(Saved entries)
________
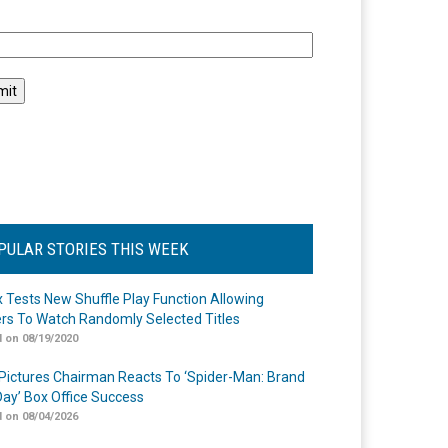
l
PULAR STORIES THIS WEEK
ix Tests New Shuffle Play Function Allowing
rs To Watch Randomly Selected Titles
 on 08/19/2020
Pictures Chairman Reacts To ‘Spider-Man: Brand
ay’ Box Office Success
 on 08/04/2026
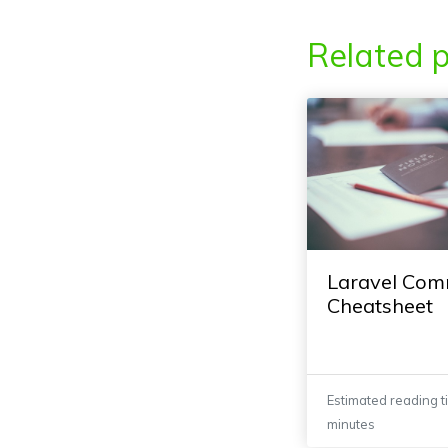
Related p
Laravel Co
Cheatsheet
Estimated reading t
minutes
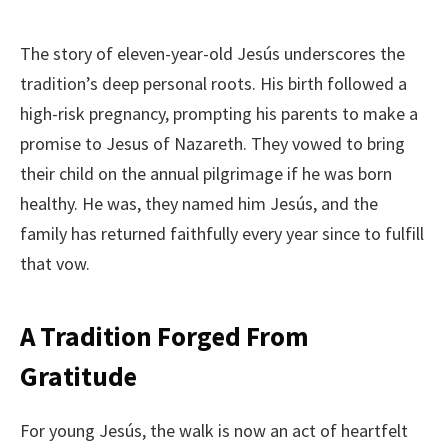
The story of eleven-year-old Jesús underscores the
tradition’s deep personal roots. His birth followed a
high-risk pregnancy, prompting his parents to make a
promise to Jesus of Nazareth. They vowed to bring
their child on the annual pilgrimage if he was born
healthy. He was, they named him Jesús, and the
family has returned faithfully every year since to fulfill
that vow.
A Tradition Forged From
Gratitude
For young Jesús, the walk is now an act of heartfelt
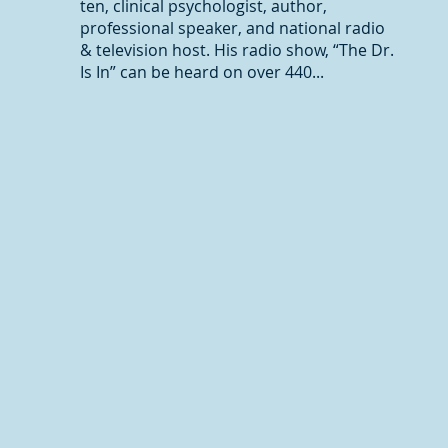
ten, clinical psychologist, author,
professional speaker, and national radio
& television host. His radio show, “The Dr.
Is In” can be heard on over 440...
________
Transcribe the records verbatim, excluding pictures.

l
PULAR STORIES THIS WEEK
ix Tests New Shuffle Play Function Allowing
rs To Watch Randomly Selected Titles
 on 08/19/2020
Pictures Chairman Reacts To ‘Spider-Man: Brand
ay’ Box Office Success
 on 08/04/2026
Related p
Laravel Co
Cheatsheet
Estimated reading t
minutes
The story of eleven-year-old Jesús underscores the
tradition’s deep personal roots. His birth followed a
high-risk pregnancy, prompting his parents to make a
promise to Jesus of Nazareth. They vowed to bring
their child on the annual pilgrimage if he was born
healthy. He was, they named him Jesús, and the
family has returned faithfully every year since to fulfill
that vow.
A Tradition Forged From
Gratitude
For young Jesús, the walk is now an act of heartfelt
ten, clinical psychologist, author,
professional speaker, and national radio
& television host. His radio show, “The Dr.
Is In” can be heard on over 440...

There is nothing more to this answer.